**TO DO:**
Everything from the line with "Annoncér dit overna" down to the last line of the material below must be written out exactly. Leave out all other lines.

**DATA TO PROCESS:**
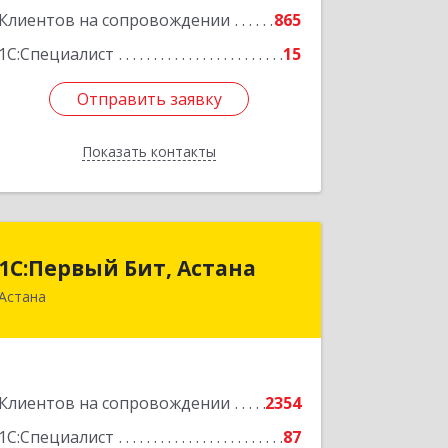
Клиентов на сопровождении
865
Подробнее
1С:Специалист
15
Отправить заявку
Отправить заявку
Показать контакты
Назад
1С:Первый Бит, Астана
1С:Первый Бит, Астана
Астана
Республика Казахстан, г. Астана,
район "Байконыр", улица Иманбаева,
дом 8/2, офис 7
Подробнее
Клиентов на сопровождении
2354
1С:Специалист
87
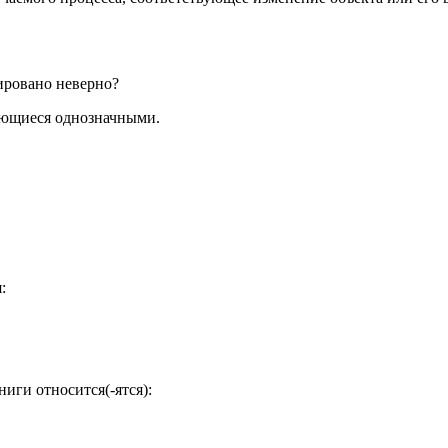
ировано неверно?
ляющиеся однозначными.
:
иги относится(-ятся):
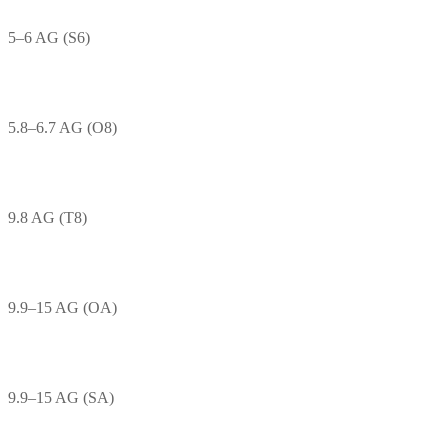
5–6 AG (S6)
5.8–6.7 AG (O8)
9.8 AG (T8)
9.9–15 AG (OA)
9.9–15 AG (SA)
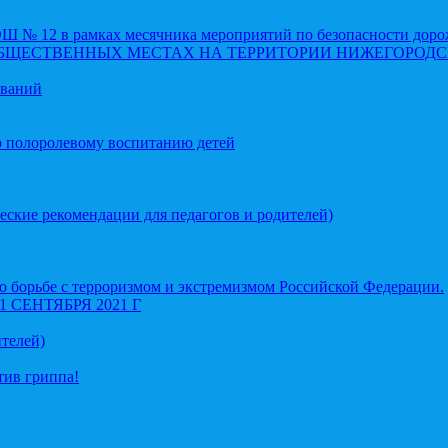
 12 в рамках месячника мероприятий по безопасности доро
ОБЩЕСТВЕННЫХ МЕСТАХ НА ТЕРРИТОРИИ НИЖЕГОРОДС
еваний
о полоролевому воспитанию детей
еские рекомендации для педагогов и родителей)
 борьбе с терроризмом и экстремизмом Российской Федерации.
СЕНТЯБРЯ 2021 Г
телей)
тив гриппа!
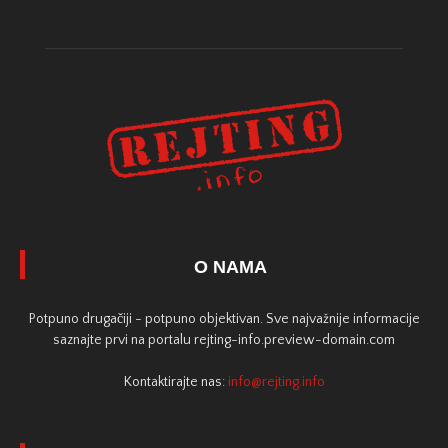
O NAMA
Potpuno drugačiji - potpuno objektivan. Sve najvažnije informacije
saznajte prvi na portalu rejting-info.preview-domain.com
Kontaktirajte nas:
info@rejting.info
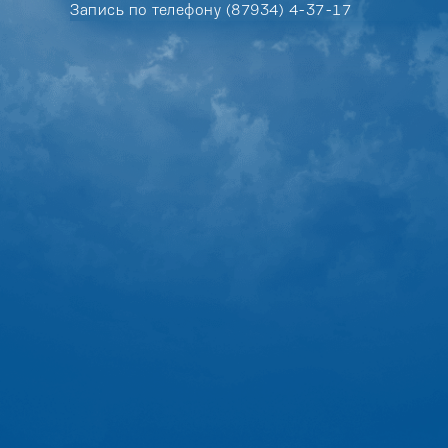
Запись по телефону (87934) 4-37-17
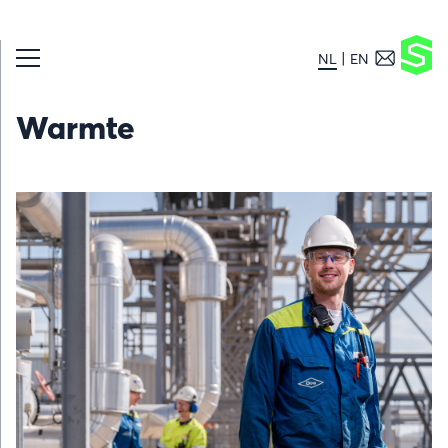
NL
EN
Warmte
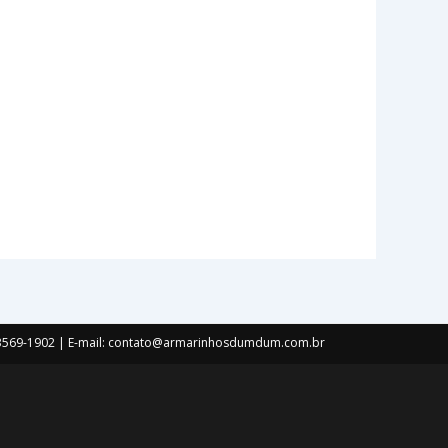
s.
as
) 3569-1902 | E-mail: contato@armarinhosdumdum.com.br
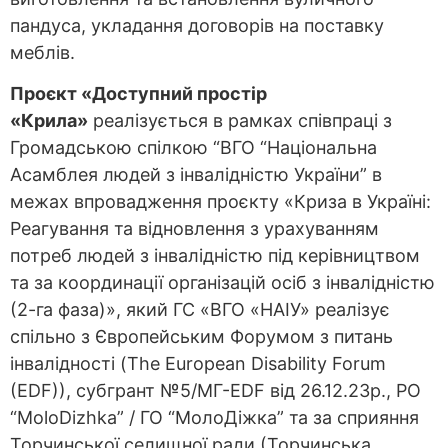
пандуса, укладання договорів на поставку
меблів.
Проєкт «Доступний простір
«Крила»
реалізується в рамках співпраці з
Громадською спілкою “ВГО “Національна
Асамблея людей з інвалідністю України” в
межах впровадження проєкту «Криза в Україні:
Реагування та відновлення з урахуванням
потреб людей з інвалідністю під керівництвом
та за координації організацій осіб з інвалідністю
(2-га фаза)», який ГС «ВГО «НАІУ» реалізує
спільно з Європейським Форумом з питань
інвалідності (The European Disability Forum
(EDF)), субгрант №5/МГ-EDF від 26.12.23р., РО
“MoloDizhka” / ГО “МолоДіжка” та за сприяння
Торчинської селищної ради (Торчинська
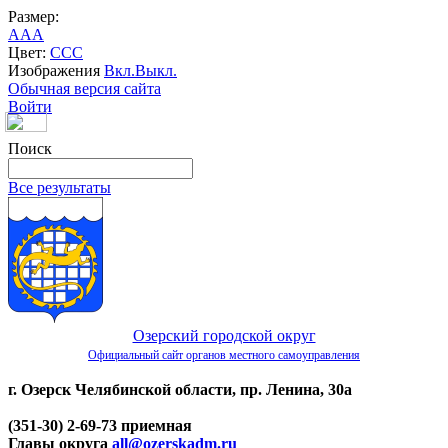
Размер:
A
A
A
Цвет:
C
C
C
Изображения
Вкл.
Выкл.
Обычная версия сайта
Войти
Поиск
Все результаты
Озерский городской округ
Официальный сайт органов местного самоуправления
г. Озерск Челябинской области, пр. Ленина, 30а
(351-30) 2-69-73 приемная
Главы округа
all@ozerskadm.ru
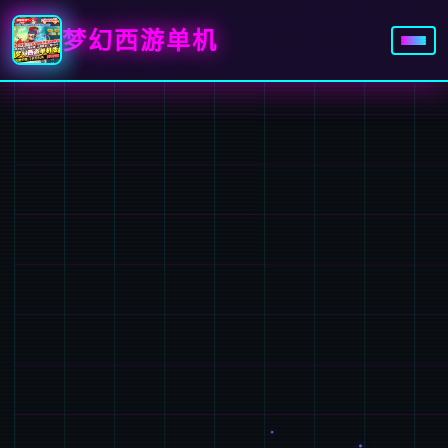
梦幻西游单机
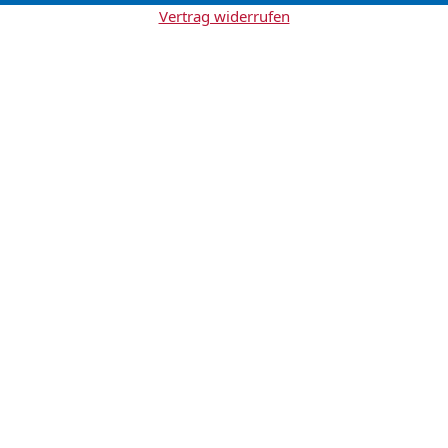
Vertrag widerrufen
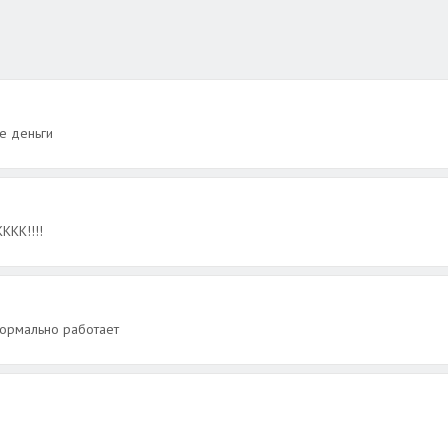
е деньги
ККК!!!!
нормально работает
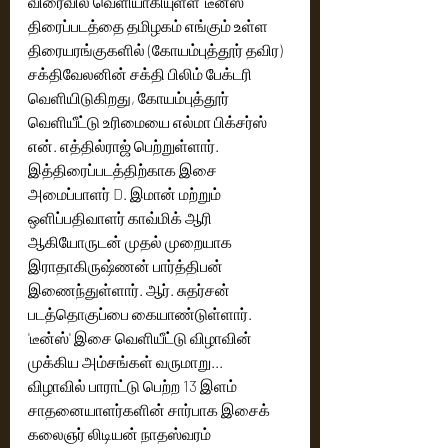
விரைவில் வெளியாகியுள்ள 'டீன்ஸ்' 
திரைப்படத்தை தமிழகம் எங்கும் உள்ள 
திரையரங்குகளில் (கோயம்புத்தூர் தவிர) 
சக்திவேலனின் சக்தி பிலிம் பேக்டரி 
வெளியிடுகிறது, கோயம்புத்தூர் 
வெளியீட்டு உரிமையை எல்மா பிக்சர்ஸ் 
என். எத்தில்ராஜ் பெற்றுள்ளார். 
இத்திரைப்படத்திற்காக இசை 
அமைப்பாளர் D. இமான் மற்றும் 
ஒளிப்பதிவாளர் காவ்மிக் ஆரி 
ஆகியோருடன் முதல் முறையாக 
இராதாகிருஷ்ணன் பார்த்திபன் 
இணைந்துள்ளார். ஆர். சுதர்சன் 
படத்தொகுப்பை கையாண்டுள்ளார். 
'டீன்ஸ்' இசை வெளியீட்டு விழாவின் 
முக்கிய அம்சங்கள் வருமாறு...
விழாவில் பாராட்டு பெற்ற 13 இளம் 
சாதனையாளர்களின் சார்பாக இசைக் 
கலைஞர் லிடியன் நாதஸ்வரம் 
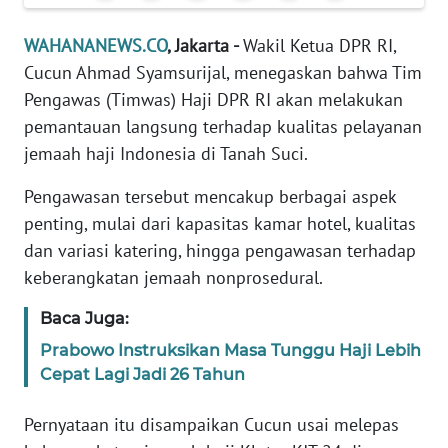
Informasi
WAHANANEWS.CO
, Jakarta -
Wakil Ketua DPR RI,
INDEKS
Cucun Ahmad Syamsurijal, menegaskan bahwa Tim
BERITA
Pengawas (Timwas) Haji DPR RI akan melakukan
pemantauan langsung terhadap kualitas pelayanan
KONTAK
KAMI
jemaah haji Indonesia di Tanah Suci.
Pengawasan tersebut mencakup berbagai aspek
INFO
IKLAN
penting, mulai dari kapasitas kamar hotel, kualitas
dan variasi katering, hingga pengawasan terhadap
TENTANG
keberangkatan jemaah nonprosedural.
KAMI
Baca Juga:
PEDOMAN
Prabowo Instruksikan Masa Tunggu Haji Lebih
MEDIA
Cepat Lagi Jadi 26 Tahun
SIBER
Pernyataan itu disampaikan Cucun usai melepas
REDAKSI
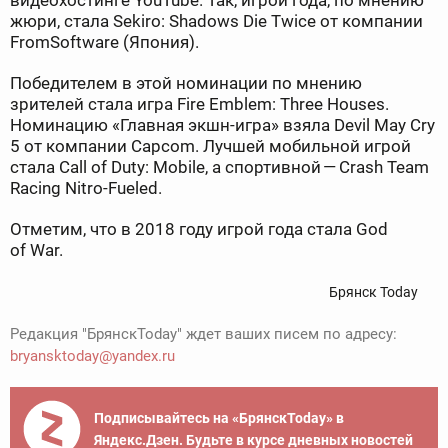
видеохостинге YouTube. Так, игрой года, по мнению
жюри, стала Sekiro: Shadows Die Twice от компании
FromSoftware (Япония).
Победителем в этой номинации по мнению
зрителей стала игра Fire Emblem: Three Houses.
Номинацию «Главная экшн-игра» взяла Devil May Cry
5 от компании Capcom. Лучшей мобильной игрой
стала Call of Duty: Mobile, а спортивной — Crash Team
Racing Nitro-Fueled.
Отметим, что в 2018 году игрой года стала God
of War.
Брянск Today
Редакция "БрянскToday" ждет ваших писем по адресу:
bryansktoday@yandex.ru
Подписывайтесь на «БрянскToday» в
Яндекс.Дзен. Будьте в курсе дневных новостей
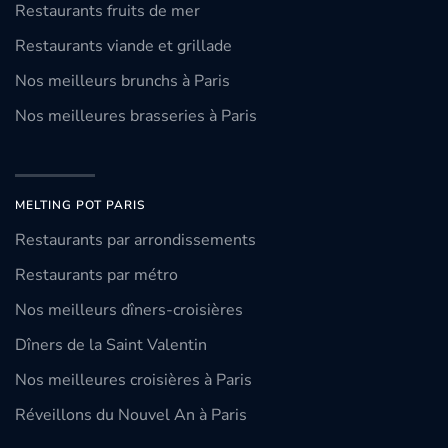
Restaurants fruits de mer
Restaurants viande et grillade
Nos meilleurs brunchs à Paris
Nos meilleures brasseries à Paris
MELTING POT PARIS
Restaurants par arrondissements
Restaurants par métro
Nos meilleurs dîners-croisières
Dîners de la Saint Valentin
Nos meilleures croisières à Paris
Réveillons du Nouvel An à Paris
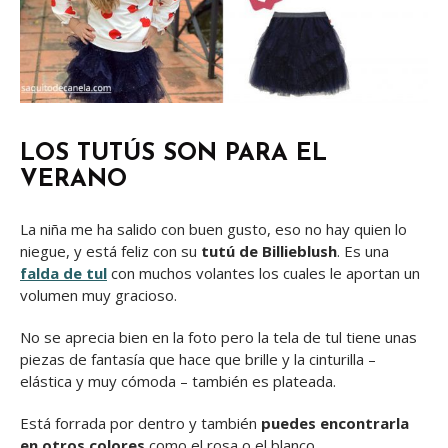
LOS TUTÚS SON PARA EL
VERANO
La niña me ha salido con buen gusto, eso no hay quien lo
niegue, y está feliz con su
tutú de Billieblush
. Es una
falda de tul
con muchos volantes los cuales le aportan un
volumen muy gracioso.
No se aprecia bien en la foto pero la tela de tul tiene unas
piezas de fantasía que hace que brille y la cinturilla –
elástica y muy cómoda – también es plateada.
Está forrada por dentro y también
puedes encontrarla
en otros colores
como el rosa o el blanco.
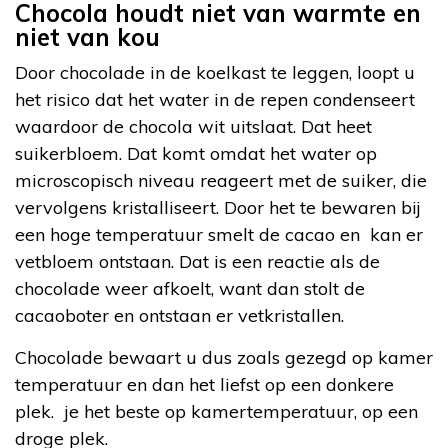
Chocola houdt niet van warmte en
niet van kou
Door chocolade in de koelkast te leggen, loopt u
het risico dat het water in de repen condenseert
waardoor de chocola wit uitslaat. Dat heet
suikerbloem. Dat komt omdat het water op
microscopisch niveau reageert met de suiker, die
vervolgens kristalliseert. Door het te bewaren bij
een hoge temperatuur smelt de cacao en kan er
vetbloem ontstaan. Dat is een reactie als de
chocolade weer afkoelt, want dan stolt de
cacaoboter en ontstaan er vetkristallen.
Chocolade bewaart u dus zoals gezegd op kamer
temperatuur en dan het liefst op een donkere
plek. je het beste op kamertemperatuur, op een
droge plek.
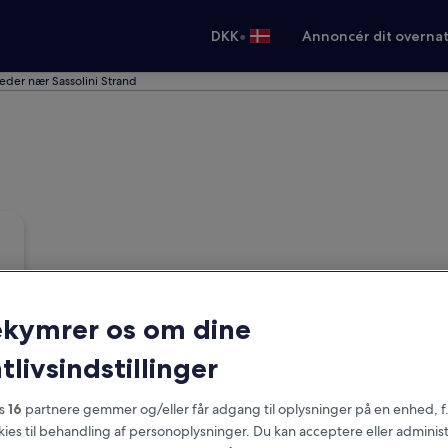
•
DKK
Annoncér dit overna
heder nær Sassolini Strand
ekymrer os om dine
tlivsindstillinger
es
16
partnere gemmer og/eller får adgang til oplysninger på en enhed, f
okies til behandling af personoplysninger. Du kan acceptere eller adminis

**TASK OUTPUT:**
Annoncér dit overna
heder nær Sassolini Strand
ekymrer os om dine
tlivsindstillinger
es
16
partnere gemmer og/eller får adgang til oplysninger på en enhed, f
okies til behandling af personoplysninger. Du kan acceptere eller adminis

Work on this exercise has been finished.